2. Mahmud döneminde Topkapı Sarayı’ndaki Mukaddes Emanetler Dairesi’ne getirilen ve asırlardır korunan Hz. Osman’a ait Mushaf’ın nadir sayıdaki tıpkı basımından biri Ekmeleddin Bey’in evinde bulunuyor.

‘PİŞMAN DEĞİLİM’

-Cumhurbaşkanı adayı olduğunuz için pişman mısınız?

Hayır, katiyen pişman değilim. Anayasal bir görev yaptım. Cesur bir karar aldığıma inanıyorum. Çektiğim bütün zahmet ve sıkıntılara rağmen, bir daha böyle bir şey olsa yine yaparım çünkü korku rejimine meydan okuyacak birilerinin olması lazım.

-Kazanamayınca ne hissettiniz?

Hakkımda bir tenkit furyası başlattılar. Beni Venüs’teki yaratıklar aday göstermedi, TBMM’deki iki anamuhalefet partisi gösterdi. Bunun kadar meşru bir şey olabilir mi? Oysa bunu bir hak gaspı gibi göstermeye çalıştılar. “Seni kimse tanımıyor. Kim oluyorsun da aday oluyorsun?” diye üstüme geldiler. “CHP ve MHP neden kendi adaylarını göstermedi?” diyorlar. Kendi adaylarını gösterselerdi kendi oy oranlarını alacaklardı. 77 milyona hitap edecek bir aday gösterdiler. Bu sanki bir kabahatmiş gibi gösterildi. Seçimin sonuçlandığı gün “Aldığım yüzde 40’a yakın oyu ‘İhsanoğlu tanınmıyor’ diyenlere ithaf ediyorum” diye bir açıklama yapmıştım. Hâlâ aynı fikirdeyim.

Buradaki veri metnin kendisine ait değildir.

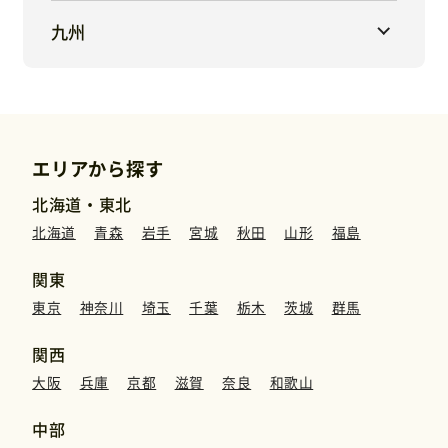
九州
エリアから探す
北海道・東北
北海道
青森
岩手
宮城
秋田
山形
福島
関東
東京
神奈川
埼玉
千葉
栃木
茨城
群馬
関西
大阪
兵庫
京都
滋賀
奈良
和歌山
中部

-Çatı aday yanlıştı eleştirilerine itiraz ediyorsunuz yani...

Çatı aday kelimesi biraz yanlış kullanılıyor. Söz konusu olan bir uzlaşı adayıydı aslında. Sağdan sola 12 partinin gösterdiği aday oldum. Yüzde 38.5 önemli bir oy oranı. 15 buçuk milyon oy demek...

-Peki, sizce neden iki partinin oy oranının toplamından daha az oy aldınız?

Sandıklarla ilgili birtakım şaibeli olayların olduğunu biliyoruz. Ayrıca kamuoyunu yanıltmak için yasak olduğu halde televizyondan yanlış anket sonuçları yayınladılar. “Ona oy verirseniz boşa gider, biz zaten yüzde 60’la geliyoruz” gibi aldatıcı sözlerle tatilde olan halkı sandığa gitmekten caydırdılar. Zaten seçimi ağustos ayında yapmak başlı başına planlanmış bir şeydi. Onların tabiriyle bu bir projeydi.